** Exercise inputs **
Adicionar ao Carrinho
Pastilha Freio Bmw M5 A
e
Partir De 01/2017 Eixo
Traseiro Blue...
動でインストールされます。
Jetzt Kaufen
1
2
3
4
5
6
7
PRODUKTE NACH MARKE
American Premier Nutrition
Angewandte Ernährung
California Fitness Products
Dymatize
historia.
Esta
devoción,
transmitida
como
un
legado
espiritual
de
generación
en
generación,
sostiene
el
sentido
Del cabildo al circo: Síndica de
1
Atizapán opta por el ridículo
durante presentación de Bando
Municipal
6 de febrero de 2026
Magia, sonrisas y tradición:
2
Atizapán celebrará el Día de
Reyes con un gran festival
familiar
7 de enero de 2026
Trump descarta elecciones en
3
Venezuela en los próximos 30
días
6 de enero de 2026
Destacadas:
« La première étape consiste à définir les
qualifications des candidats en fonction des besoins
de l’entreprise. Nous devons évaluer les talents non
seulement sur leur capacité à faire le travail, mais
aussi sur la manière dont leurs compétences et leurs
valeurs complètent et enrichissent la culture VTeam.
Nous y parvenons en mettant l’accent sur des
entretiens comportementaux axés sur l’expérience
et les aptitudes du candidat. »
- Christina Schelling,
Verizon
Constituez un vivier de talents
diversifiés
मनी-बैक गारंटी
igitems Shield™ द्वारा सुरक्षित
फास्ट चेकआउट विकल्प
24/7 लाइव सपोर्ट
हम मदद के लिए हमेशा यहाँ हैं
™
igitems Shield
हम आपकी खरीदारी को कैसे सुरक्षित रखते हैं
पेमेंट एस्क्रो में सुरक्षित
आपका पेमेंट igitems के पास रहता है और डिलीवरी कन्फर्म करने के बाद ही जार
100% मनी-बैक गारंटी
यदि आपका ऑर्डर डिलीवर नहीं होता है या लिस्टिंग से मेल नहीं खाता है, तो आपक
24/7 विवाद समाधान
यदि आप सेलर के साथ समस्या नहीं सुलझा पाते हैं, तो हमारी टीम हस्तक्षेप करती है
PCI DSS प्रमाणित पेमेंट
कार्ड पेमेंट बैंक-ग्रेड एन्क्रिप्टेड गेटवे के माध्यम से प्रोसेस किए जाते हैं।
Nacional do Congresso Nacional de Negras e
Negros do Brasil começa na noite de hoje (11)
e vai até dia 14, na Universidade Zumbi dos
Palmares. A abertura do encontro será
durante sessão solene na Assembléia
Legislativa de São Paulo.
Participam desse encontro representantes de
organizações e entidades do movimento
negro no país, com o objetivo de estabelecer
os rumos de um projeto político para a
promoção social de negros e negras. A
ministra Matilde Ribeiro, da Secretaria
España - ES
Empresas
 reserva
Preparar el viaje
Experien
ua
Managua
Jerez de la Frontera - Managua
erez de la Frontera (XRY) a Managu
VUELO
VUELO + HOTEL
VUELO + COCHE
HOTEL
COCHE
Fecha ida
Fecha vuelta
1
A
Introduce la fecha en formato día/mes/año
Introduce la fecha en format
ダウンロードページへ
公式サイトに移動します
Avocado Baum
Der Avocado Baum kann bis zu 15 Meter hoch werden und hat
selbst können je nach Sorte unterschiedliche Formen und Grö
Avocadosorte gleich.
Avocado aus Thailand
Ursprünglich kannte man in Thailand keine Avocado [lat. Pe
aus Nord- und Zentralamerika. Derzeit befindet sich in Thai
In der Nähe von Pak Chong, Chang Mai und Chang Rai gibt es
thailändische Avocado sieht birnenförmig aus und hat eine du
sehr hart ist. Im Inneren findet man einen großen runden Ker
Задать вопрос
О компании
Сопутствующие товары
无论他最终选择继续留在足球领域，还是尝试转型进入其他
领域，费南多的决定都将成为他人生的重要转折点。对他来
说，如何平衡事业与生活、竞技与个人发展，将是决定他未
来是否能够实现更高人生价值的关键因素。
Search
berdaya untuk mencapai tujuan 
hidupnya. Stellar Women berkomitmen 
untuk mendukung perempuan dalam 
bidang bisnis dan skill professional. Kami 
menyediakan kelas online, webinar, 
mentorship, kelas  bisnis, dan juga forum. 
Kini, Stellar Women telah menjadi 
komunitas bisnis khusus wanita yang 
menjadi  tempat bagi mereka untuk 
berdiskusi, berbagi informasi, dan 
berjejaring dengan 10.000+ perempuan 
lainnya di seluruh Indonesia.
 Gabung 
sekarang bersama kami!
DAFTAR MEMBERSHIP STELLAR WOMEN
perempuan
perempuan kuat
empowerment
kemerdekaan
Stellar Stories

** What to produce **
The records above are to be written out again word for word.

** Reply **
Adicionar ao Carrinho
Pastilha Freio Bmw M5 A
e
Partir De 01/2017 Eixo
Traseiro Blue...
動でインストールされます。
Jetzt Kaufen
1
2
3
4
5
6
7
PRODUKTE NACH MARKE
American Premier Nutrition
Angewandte Ernährung
California Fitness Products
Dymatize
historia.
Esta
devoción,
transmitida
como
un
legado
espiritual
de
generación
en
generación,
sostiene
el
sentido
Del cabildo al circo: Síndica de
1
Atizapán opta por el ridículo
durante presentación de Bando
Municipal
6 de febrero de 2026
Magia, sonrisas y tradición:
2
Atizapán celebrará el Día de
Reyes con un gran festival
familiar
7 de enero de 2026
Trump descarta elecciones en
3
Venezuela en los próximos 30
días
6 de enero de 2026
Destacadas:
« La première étape consiste à définir les
qualifications des candidats en fonction des besoins
de l’entreprise. Nous devons évaluer les talents non
seulement sur leur capacité à faire le travail, mais
aussi sur la manière dont leurs compétences et leurs
valeurs complètent et enrichissent la culture VTeam.
Nous y parvenons en mettant l’accent sur des
entretiens comportementaux axés sur l’expérience
et les aptitudes du candidat. »
- Christina Schelling,
Verizon
Constituez un vivier de talents
diversifiés
मनी-बैक गारंटी
igitems Shield™ द्वारा सुरक्षित
फास्ट चेकआउट विकल्प
24/7 लाइव सपोर्ट
हम मदद के लिए हमेशा यहाँ हैं
™
igitems Shield
हम आपकी खरीदारी को कैसे सुरक्षित रखते हैं
पेमेंट एस्क्रो में सुरक्षित
आपका पेमेंट igitems के पास रहता है और डिलीवरी कन्फर्म करने के बाद ही जार
100% मनी-बैक गारंटी
यदि आपका ऑर्डर डिलीवर नहीं होता है या लिस्टिंग से मेल नहीं खाता है, तो आपक
24/7 विवाद समाधान
यदि आप सेलर के साथ समस्या नहीं सुलझा पाते हैं, तो हमारी टीम हस्तक्षेप करती है
PCI DSS प्रमाणित पेमेंट
कार्ड पेमेंट बैंक-ग्रेड एन्क्रिप्टेड गेटवे के माध्यम से प्रोसेस किए जाते हैं।
Nacional do Congresso Nacional de Negras e
Negros do Brasil começa na noite de hoje (11)
e vai até dia 14, na Universidade Zumbi dos
Palmares. A abertura do encontro será
durante sessão solene na Assembléia
Legislativa de São Paulo.
Participam desse encontro representantes de
organizações e entidades do movimento
negro no país, com o objetivo de estabelecer
os rumos de um projeto político para a
promoção social de negros e negras. A
ministra Matilde Ribeiro, da Secretaria
España - ES
Empresas
 reserva
Preparar el viaje
Experien
ua
Managua
Jerez de la Frontera - Managua
erez de la Frontera (XRY) a Managu
VUELO
VUELO + HOTEL
VUELO + COCHE
HOTEL
COCHE
Fecha ida
Fecha vuelta
1
A
Introduce la fecha en formato día/mes/año
Introduce la fecha en format
ダウンロードページへ
公式サイトに移動します
Avocado Baum
Der Avocado Baum kann bis zu 15 Meter hoch werden und hat
selbst können je nach Sorte unterschiedliche Formen und Grö
Avocadosorte gleich.
Avocado aus Thailand
Ursprünglich kannte man in Thailand keine Avocado [lat. Pe
aus Nord- und Zentralamerika. Derzeit befindet sich in Thai
In der Nähe von Pak Chong, Chang Mai und Chang Rai gibt es
thailändische Avocado sieht birnenförmig aus und hat eine du
sehr hart ist. Im Inneren findet man einen großen runden Ker
Задать вопрос
О компании
Сопутствующие товары
无论他最终选择继续留在足球领域，还是尝试转型进入其他
领域，费南多的决定都将成为他人生的重要转折点。对他来
说，如何平衡事业与生活、竞技与个人发展，将是决定他未
来是否能够实现更高人生价值的关键因素。
Search
berdaya untuk mencapai tujuan 
hidupnya. Stellar Women berkomitmen 
untuk mendukung perempuan dalam 
bidang bisnis dan skill professional. Kami 
menyediakan kelas online, webinar, 
mentorship, kelas  bisnis, dan juga forum. 
Kini, Stellar Women telah menjadi 
komunitas bisnis khusus wanita yang 
menjadi  tempat bagi mereka untuk 
berdiskusi, berbagi informasi, dan 
berjejaring dengan 10.000+ perempuan 
lainnya di seluruh Indonesia.
 Gabung 
sekarang bersama kami!
DAFTAR MEMBERSHIP STELLAR WOMEN
perempuan
perempuan kuat
empowerment
kemerdekaan
Stellar Stories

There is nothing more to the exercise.